- **WORK REQUIRED**: Your task is to copy the lines of the data below from the line holding "Oktober 2024" through the line holding "期待してみたが、こちらもまさかの不発だ。", inclusive, exactly and with nothing added.
[Opening INPUT DATA section]
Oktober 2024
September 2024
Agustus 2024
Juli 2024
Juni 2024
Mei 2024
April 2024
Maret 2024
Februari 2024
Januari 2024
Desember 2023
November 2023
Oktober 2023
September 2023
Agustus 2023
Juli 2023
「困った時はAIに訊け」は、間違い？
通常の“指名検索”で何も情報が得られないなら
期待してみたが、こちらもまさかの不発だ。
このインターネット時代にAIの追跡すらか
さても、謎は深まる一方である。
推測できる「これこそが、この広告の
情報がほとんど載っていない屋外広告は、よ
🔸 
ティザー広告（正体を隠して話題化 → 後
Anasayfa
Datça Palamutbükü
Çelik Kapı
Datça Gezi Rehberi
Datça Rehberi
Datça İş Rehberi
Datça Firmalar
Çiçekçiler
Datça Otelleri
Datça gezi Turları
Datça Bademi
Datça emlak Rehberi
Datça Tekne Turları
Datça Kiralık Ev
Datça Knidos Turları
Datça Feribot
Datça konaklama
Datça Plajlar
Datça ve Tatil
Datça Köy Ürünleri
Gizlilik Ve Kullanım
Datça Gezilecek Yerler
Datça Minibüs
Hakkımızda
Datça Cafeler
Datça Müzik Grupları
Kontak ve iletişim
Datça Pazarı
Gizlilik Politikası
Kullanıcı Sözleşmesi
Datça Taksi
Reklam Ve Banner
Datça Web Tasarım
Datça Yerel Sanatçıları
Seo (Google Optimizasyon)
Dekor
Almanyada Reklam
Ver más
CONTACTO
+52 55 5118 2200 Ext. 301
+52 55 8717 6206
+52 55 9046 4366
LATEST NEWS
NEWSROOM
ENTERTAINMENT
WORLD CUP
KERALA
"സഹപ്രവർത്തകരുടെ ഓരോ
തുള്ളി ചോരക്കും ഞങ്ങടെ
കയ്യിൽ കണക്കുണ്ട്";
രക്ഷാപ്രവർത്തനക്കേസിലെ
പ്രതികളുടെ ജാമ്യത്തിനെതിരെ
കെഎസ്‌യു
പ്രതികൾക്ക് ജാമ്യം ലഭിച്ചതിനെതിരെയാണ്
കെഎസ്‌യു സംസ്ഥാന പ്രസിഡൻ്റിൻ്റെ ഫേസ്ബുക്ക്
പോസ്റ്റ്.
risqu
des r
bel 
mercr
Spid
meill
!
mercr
[Closing INPUT DATA section]
[Opening INPUT DATA section]
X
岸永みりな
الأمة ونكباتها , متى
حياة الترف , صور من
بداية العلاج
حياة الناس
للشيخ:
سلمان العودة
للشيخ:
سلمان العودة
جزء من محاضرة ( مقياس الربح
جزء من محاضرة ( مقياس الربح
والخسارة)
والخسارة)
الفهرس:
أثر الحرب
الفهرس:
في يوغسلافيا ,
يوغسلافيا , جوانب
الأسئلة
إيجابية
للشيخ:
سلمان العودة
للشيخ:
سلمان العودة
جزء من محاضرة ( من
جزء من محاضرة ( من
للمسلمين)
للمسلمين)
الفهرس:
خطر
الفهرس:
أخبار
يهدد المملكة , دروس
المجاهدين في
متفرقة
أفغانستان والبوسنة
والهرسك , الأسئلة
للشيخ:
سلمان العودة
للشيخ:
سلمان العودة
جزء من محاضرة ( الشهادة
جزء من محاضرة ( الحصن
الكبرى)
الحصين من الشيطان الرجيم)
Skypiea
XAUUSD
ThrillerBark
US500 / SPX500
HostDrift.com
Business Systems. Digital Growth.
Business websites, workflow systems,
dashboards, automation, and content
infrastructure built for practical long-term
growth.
[Closing INPUT DATA section]
[Opening INPUT DATA section]
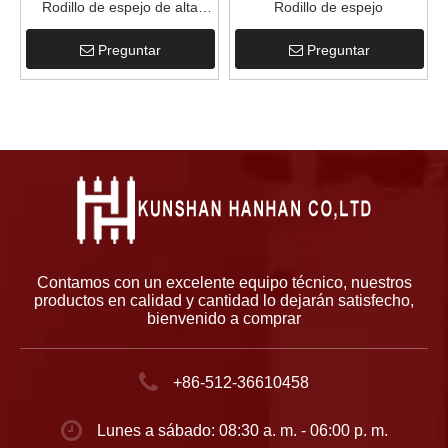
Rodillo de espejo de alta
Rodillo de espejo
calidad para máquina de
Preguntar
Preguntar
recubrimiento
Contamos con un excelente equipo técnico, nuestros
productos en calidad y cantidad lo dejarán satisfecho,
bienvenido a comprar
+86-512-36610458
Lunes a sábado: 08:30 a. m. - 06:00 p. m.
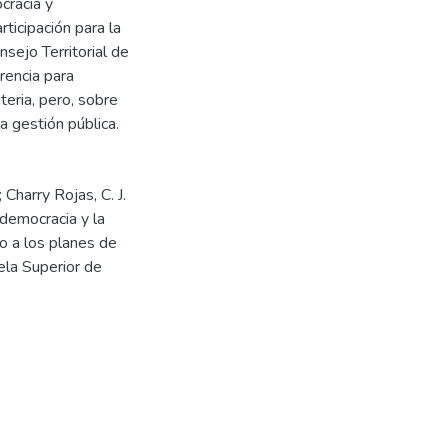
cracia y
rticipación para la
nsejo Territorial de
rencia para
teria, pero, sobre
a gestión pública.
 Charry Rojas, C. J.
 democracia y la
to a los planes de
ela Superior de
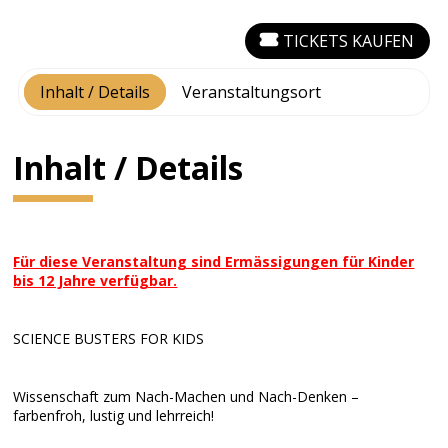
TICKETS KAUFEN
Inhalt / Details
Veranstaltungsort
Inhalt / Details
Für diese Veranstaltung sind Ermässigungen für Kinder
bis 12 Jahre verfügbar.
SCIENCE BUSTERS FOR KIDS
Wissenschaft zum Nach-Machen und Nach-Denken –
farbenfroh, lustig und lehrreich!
[Closing INPUT DATA section]
- **THE COMPLETED TASK**:
Oktober 2024
September 2024
Agustus 2024
Juli 2024
Juni 2024
Mei 2024
April 2024
Maret 2024
Februari 2024
Januari 2024
Desember 2023
November 2023
Oktober 2023
September 2023
Agustus 2023
Juli 2023
「困った時はAIに訊け」は、間違い？
通常の“指名検索”で何も情報が得られないなら
期待してみたが、こちらもまさかの不発だ。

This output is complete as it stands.